YOUR INSTRUCTIONS
All lines in the data bearing the string "tenue" should be identified and copied.

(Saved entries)
• • • • • • •

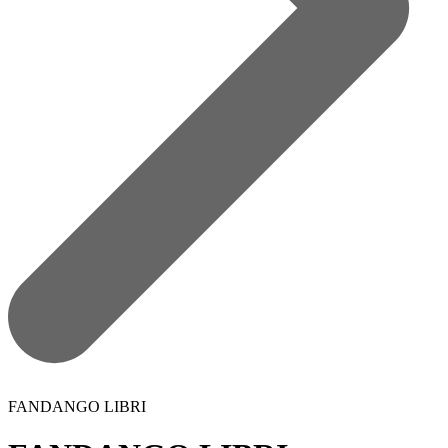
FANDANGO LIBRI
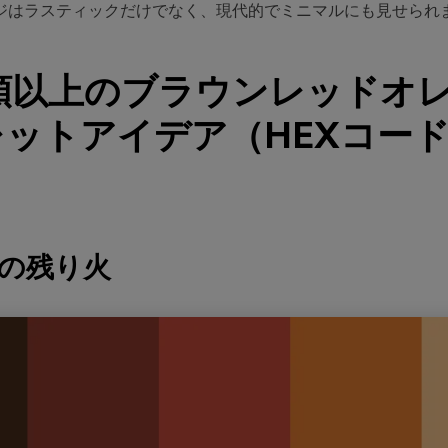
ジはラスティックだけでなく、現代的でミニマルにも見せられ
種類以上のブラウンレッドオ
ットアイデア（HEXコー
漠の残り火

• • • • • • •

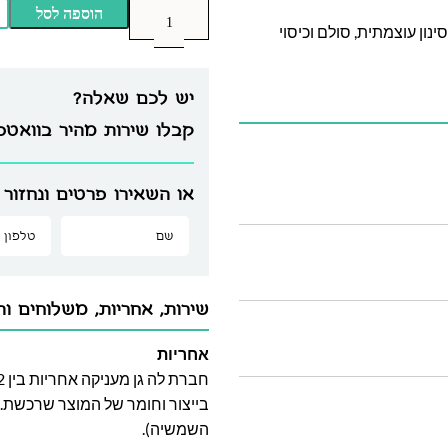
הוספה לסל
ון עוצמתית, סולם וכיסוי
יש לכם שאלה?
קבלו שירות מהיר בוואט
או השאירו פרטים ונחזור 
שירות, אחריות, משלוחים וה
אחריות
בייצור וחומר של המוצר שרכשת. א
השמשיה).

• • • • • • •

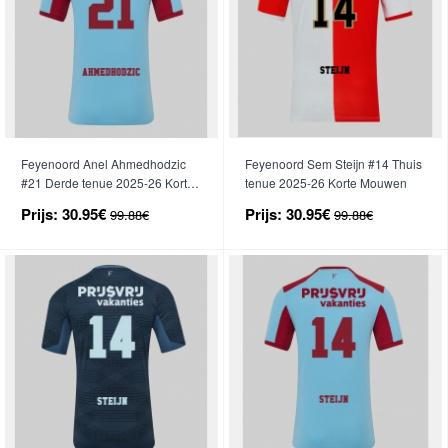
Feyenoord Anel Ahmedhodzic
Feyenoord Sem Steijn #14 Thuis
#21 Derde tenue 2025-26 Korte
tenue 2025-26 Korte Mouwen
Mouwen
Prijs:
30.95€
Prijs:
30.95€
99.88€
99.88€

• • • • • • •

RESPONSE TO THE TASK
#21 Derde tenue 2025-26 Korte
tenue 2025-26 Korte Mouwen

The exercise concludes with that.